Contrary to Popular Belief, New Report Shows You Can Drown in the Dead Sea

Magen David Adom reports that of 117 near-drowning incidents that paramedics have attended to since the start of 2010, 17% have been at the Dead Sea.

Israel's Dead Sea, commonly thought of as a safe haven for those unable to swim due to its high concentration of salt, is apparently more dangerous than people think.

A report published on Wednesday by Magen David Adom, Israel's national emergency medical service provider, debunks the widely held belief that one cannot drown while swimming in the Dead Sea.

A tourist floating in the Dead Sea

Any tourist who has had the chance to experience one of the world's saltiest bodies of water can attest to the lightness and buoyancy that one feels while going for a dip. The Dead Sea's water has a 33.7% salinity, close to nine times more salty than the world's oceans, which allows one to float in the water without trying, as if on an invisible raft.

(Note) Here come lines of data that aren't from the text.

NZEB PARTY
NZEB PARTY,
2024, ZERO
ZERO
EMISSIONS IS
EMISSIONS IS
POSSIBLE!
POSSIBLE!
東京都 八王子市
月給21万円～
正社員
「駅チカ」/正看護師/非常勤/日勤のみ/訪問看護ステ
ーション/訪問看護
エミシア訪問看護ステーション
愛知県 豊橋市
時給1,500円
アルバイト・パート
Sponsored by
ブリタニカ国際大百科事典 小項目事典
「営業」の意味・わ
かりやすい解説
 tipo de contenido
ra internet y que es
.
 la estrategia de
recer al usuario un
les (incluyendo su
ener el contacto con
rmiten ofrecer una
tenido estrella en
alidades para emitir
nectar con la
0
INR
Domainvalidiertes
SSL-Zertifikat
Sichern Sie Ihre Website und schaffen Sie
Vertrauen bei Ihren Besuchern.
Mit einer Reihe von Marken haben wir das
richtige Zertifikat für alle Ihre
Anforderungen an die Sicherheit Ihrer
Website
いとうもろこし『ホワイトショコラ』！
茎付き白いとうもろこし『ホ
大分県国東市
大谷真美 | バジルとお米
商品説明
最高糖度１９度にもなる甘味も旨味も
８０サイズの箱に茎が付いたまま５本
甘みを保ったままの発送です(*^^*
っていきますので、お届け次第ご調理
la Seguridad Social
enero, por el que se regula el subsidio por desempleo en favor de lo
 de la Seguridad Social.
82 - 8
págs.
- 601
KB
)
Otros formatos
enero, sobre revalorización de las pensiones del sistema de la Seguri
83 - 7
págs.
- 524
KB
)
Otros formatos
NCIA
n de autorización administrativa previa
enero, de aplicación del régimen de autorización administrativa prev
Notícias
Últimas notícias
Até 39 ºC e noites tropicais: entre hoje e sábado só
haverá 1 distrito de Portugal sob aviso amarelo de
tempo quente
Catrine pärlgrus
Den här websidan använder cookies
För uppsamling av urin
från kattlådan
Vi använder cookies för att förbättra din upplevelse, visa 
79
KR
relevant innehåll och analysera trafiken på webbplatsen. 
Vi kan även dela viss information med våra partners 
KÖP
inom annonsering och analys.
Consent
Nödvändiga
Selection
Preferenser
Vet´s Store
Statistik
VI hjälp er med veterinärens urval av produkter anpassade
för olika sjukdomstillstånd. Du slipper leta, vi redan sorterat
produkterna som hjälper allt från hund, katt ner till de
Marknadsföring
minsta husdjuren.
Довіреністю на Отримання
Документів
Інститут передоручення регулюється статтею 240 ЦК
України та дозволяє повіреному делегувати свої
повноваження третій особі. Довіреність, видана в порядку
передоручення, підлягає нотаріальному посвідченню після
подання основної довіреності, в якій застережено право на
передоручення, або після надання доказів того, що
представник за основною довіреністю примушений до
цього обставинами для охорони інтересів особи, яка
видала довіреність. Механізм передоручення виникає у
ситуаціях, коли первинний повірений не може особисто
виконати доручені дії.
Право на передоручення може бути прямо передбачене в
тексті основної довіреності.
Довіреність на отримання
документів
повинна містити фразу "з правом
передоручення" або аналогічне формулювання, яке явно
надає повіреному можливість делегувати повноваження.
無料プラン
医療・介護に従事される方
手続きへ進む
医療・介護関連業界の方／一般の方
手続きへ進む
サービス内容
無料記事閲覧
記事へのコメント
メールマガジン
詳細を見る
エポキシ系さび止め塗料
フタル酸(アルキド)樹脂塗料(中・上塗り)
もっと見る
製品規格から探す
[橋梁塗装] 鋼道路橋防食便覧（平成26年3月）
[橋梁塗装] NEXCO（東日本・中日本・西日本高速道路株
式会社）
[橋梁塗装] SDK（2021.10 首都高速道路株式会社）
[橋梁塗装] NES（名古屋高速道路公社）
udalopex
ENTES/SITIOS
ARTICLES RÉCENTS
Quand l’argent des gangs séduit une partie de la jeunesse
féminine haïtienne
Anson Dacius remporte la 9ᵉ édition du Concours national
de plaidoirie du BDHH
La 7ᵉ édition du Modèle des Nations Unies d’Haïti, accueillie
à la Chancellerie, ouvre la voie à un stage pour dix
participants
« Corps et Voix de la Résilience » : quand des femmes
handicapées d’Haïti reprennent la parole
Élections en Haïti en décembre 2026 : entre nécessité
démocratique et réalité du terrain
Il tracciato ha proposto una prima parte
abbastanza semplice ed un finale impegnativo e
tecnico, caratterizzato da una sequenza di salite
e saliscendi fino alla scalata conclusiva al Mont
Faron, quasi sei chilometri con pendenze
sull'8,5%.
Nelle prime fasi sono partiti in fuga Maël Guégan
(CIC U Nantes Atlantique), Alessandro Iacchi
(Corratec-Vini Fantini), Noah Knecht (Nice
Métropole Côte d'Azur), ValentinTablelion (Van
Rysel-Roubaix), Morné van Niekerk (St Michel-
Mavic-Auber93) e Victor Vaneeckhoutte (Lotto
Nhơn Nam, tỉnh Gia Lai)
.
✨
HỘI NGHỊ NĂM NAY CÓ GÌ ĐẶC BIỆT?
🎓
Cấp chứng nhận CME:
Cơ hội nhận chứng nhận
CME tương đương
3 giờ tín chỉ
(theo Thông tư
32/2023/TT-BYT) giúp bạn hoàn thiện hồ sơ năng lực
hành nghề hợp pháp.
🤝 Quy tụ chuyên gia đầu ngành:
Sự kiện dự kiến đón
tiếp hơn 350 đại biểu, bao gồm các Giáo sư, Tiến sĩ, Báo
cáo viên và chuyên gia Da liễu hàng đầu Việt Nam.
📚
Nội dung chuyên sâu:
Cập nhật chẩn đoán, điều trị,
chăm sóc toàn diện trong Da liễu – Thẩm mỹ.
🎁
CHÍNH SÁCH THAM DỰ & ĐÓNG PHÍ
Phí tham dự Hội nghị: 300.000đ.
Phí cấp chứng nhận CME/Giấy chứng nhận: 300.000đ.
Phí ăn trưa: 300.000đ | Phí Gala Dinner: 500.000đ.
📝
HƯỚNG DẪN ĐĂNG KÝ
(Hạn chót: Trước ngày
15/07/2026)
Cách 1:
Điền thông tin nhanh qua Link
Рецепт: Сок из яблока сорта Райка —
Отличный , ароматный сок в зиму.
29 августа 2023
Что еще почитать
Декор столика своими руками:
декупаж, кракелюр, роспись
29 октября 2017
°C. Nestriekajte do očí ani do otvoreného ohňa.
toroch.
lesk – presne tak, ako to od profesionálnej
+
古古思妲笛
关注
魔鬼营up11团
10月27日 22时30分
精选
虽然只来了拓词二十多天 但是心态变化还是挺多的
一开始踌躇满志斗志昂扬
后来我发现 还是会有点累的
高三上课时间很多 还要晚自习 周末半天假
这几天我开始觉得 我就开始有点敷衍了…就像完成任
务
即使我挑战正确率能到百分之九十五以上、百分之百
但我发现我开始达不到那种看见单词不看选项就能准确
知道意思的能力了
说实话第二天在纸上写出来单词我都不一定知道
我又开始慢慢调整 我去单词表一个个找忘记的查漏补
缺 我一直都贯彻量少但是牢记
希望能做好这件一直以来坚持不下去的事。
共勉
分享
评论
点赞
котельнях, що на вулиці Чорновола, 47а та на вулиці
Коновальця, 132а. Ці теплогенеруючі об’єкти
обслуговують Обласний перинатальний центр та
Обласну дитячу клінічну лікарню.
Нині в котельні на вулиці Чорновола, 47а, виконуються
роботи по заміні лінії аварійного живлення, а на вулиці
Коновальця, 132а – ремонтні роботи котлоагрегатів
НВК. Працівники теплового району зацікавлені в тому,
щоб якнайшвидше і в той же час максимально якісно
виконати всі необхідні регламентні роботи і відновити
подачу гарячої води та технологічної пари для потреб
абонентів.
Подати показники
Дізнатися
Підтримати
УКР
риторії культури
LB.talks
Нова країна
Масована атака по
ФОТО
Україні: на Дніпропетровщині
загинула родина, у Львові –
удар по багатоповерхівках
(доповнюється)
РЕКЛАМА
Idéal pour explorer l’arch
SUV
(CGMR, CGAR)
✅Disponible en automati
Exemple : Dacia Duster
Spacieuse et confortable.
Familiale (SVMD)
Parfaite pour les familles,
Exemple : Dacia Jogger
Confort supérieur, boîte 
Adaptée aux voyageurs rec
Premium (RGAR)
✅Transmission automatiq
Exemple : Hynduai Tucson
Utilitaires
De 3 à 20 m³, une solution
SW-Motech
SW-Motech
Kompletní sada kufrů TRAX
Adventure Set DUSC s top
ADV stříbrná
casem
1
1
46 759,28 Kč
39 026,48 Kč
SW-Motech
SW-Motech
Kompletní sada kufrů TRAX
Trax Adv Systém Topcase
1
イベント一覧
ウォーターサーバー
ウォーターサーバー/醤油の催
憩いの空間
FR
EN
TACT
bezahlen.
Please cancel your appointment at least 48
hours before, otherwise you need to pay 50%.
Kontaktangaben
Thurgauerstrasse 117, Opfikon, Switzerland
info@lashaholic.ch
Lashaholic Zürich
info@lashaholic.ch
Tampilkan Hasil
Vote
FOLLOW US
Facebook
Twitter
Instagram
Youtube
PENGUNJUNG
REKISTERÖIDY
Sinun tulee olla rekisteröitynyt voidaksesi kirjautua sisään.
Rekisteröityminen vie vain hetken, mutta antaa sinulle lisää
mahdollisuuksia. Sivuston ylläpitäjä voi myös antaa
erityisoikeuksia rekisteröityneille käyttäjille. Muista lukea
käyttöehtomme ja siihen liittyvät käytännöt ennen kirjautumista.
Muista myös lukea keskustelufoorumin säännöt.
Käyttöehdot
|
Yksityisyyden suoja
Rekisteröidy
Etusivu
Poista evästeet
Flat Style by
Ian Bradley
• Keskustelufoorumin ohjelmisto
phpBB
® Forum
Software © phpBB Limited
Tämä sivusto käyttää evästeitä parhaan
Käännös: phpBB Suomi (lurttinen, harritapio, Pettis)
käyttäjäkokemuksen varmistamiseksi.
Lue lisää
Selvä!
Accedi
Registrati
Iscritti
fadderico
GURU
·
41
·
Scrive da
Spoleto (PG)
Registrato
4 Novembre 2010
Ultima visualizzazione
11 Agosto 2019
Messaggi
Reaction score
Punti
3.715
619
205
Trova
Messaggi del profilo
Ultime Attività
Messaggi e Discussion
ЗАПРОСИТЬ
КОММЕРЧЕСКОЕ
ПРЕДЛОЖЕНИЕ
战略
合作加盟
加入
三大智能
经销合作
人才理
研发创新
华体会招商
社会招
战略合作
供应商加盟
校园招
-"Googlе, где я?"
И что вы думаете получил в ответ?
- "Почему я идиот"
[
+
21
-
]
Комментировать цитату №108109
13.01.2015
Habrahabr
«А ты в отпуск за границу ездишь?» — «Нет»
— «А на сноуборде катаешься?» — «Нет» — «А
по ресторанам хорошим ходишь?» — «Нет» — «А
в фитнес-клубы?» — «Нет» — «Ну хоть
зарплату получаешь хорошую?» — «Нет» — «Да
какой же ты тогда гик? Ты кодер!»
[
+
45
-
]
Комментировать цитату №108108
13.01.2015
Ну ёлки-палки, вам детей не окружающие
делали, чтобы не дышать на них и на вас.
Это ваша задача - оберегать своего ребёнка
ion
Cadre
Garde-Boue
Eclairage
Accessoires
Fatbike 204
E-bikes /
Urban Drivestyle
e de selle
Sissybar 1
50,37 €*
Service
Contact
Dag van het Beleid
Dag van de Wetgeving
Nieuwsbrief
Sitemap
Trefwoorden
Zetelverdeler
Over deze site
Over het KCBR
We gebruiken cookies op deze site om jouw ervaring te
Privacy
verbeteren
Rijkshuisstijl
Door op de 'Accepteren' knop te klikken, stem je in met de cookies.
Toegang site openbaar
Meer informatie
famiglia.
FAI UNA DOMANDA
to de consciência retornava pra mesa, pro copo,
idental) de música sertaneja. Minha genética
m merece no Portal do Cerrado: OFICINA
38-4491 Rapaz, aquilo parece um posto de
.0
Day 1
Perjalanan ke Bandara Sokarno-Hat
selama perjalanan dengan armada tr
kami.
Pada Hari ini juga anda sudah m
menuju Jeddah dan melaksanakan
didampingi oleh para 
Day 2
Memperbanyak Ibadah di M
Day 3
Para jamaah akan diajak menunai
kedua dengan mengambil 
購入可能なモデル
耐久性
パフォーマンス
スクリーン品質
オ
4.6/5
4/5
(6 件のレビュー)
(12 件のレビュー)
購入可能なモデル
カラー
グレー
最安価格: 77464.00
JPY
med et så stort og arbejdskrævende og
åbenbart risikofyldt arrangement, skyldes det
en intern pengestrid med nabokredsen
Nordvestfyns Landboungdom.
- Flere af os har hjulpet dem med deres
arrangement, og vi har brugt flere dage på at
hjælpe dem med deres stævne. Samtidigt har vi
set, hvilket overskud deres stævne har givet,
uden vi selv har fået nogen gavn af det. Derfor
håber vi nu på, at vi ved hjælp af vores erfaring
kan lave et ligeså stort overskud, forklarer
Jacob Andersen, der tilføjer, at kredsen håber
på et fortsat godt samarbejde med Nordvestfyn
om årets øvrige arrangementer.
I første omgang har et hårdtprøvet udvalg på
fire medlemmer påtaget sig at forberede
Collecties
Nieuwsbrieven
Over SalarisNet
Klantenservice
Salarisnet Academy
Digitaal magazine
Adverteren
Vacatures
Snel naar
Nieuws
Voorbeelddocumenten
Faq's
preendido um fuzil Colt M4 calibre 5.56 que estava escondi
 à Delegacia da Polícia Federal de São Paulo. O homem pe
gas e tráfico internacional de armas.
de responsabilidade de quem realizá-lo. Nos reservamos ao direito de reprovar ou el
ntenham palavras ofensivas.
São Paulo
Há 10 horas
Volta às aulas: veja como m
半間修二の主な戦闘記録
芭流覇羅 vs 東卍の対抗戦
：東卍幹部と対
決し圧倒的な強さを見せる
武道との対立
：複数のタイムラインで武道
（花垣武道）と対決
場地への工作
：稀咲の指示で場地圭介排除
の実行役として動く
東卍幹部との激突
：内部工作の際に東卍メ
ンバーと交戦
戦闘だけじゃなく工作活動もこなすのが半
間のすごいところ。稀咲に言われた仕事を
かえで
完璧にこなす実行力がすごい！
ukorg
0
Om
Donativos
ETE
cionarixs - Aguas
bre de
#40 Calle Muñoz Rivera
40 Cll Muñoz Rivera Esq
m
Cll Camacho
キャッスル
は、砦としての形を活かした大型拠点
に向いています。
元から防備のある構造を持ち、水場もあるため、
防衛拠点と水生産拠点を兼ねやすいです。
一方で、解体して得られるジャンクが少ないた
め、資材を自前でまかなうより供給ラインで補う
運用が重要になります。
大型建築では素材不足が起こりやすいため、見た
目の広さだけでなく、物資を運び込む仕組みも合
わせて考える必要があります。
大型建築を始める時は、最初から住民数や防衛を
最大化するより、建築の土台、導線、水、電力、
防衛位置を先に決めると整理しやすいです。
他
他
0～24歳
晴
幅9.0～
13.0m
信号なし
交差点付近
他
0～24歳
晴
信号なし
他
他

Yet according to data from the report, swimming in the Dead Sea can be just as dangerous as swimming in any other body of water in the country. Of the 117 near-drowning incidents that paramedics have attended to since the start of 2010, 17 percent have been at the Dead Sea. One man drowned this year in Ein Bokek, located in the southern part of the Dead Sea.

In 2009, paramedics tended to 45 incidents of near-drowning in the Dead Sea, which is twice the number of near-drowning incidents in both the Sea of Galilee and the Red Sea combined.

The Chairman of the Medical Intensive Care Unit at Soroka Medical Center in Be'er Sheva, Professor Yaniv Almog, explains how drowning in the Dead Sea differs from how one may drown in a normal body of water.

"Most people don't simply drown in the Dead Sea. They lose their balance and fall for whatever reason and end up swallowing large amounts of water."

Professor Almog says swallowing large amounts of the water, with its extremely high levels of salt, calcium, magnesium and phosphorous, can cause serious lung inflammation.

Two weeks ago, a 58-year-old man was brought to Soroka Medical Center in critical condition after nearly drowning in the Dead Sea. He had serious lung inflammation after breathing in and swallowing large amounts of the salty water. The happy ending to this story – he woke up this past Monday, just in time to see his daughter get married.